On The Top Shelf

Sunday’s Scripture ~ Luke 23:33-43.

This Sunday the Rev. Dr. Steve Harper will share a message entitled “On The Top Shelf” at both our Morningsong and 11am Worship Services.

I met Steve for the first time in my small group interview for membership as a provisional elder in the Florida Conference in January 2010. I was terrified walking into that small group room and Steve was a very kind face.

I remember him asking me about my definition of sin in my paperwork; I had defined sin as some kind of radical evil in the world. Steve wondered if I had an example of this kind of radical evil and so I shared a story about a conversation with the Senior Pastor I served with my last year of seminary. A person could stand on the front door step of the church, look across the field, and see the steeple of another United Methodist Church. I asked Jennie what our church’s relationship was with our neighbor church when a member walked up behind me and said, “We don’t have a relationship with them; that’s where the slaves worship.”

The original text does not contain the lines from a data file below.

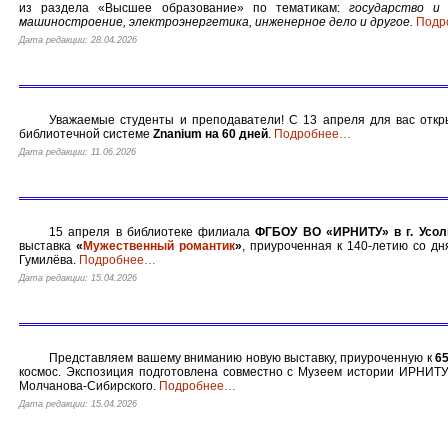
из раздела «Высшее образование» по тематикам:
государство и 
машиностроение, электроэнергетика, инженерное дело и другое.
Подр
Дата редакции: 28.04.2026
Уважаемые студенты и преподаватели! С 13 апреля для вас откры
библиотечной системе
Znanium на 60 дней
.
Подробнее
…
Дата редакции: 11.06.2026
15 апреля в библиотеке филиала
ФГБОУ ВО «ИРНИТУ» в г. Усол
выставка
«
Мужественный романтик
»
, приуроченная к 140-летию со д
Гумилёва.
Подробнее
…
Дата редакции: 15.04.2026
Представляем вашему вниманию новую выставку, приуроченную к
6
космос. Экспозиция подготовлена совместно с Музеем истории ИРНИТУ 
Молчанова-Сибирского.
Подробнее
…
Дата редакции: 15.04.2026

That was in the Fall of 2009.

2009.

I looked at Steve and said, “Sin is some kind of radical evil.” He nodded his head in agreement and my interview continued.

As Jesus hung on the cross, he looked into sin – some kind of radical evil – and gave his life so that we would live. Above him hung a cross that read “King of the Jews”. The Romans meant it as one more jab at our Savior, but Jesus’ friends and followers knew it to be true. Here, our humble King, is dying for you, for them, and for me.

Our King did not come as expected. Jesus did not have a grand entry into the world. He was born to an unwed mother and his earthly father was suspect of the whole situation. He was born in a borrowed cave surrounded by animals. He lived like a vagabond with no place to lay his head.

Jesus was encouraged by generous hospitality and lived not on bread alone but feasted on the word of God. He served, he sacrificed, and he saved.

Jesus revealed the presence of God’s Kingdom in the real world. The in-breaking of the Kingdom is not loud and overbearing; it was as soft as a baby’s cry and greets us like a kind face and an open hand. Our King did not and does not demand obedience; he invited and invites obedience. Jesus wants relationships not constituents under requirements.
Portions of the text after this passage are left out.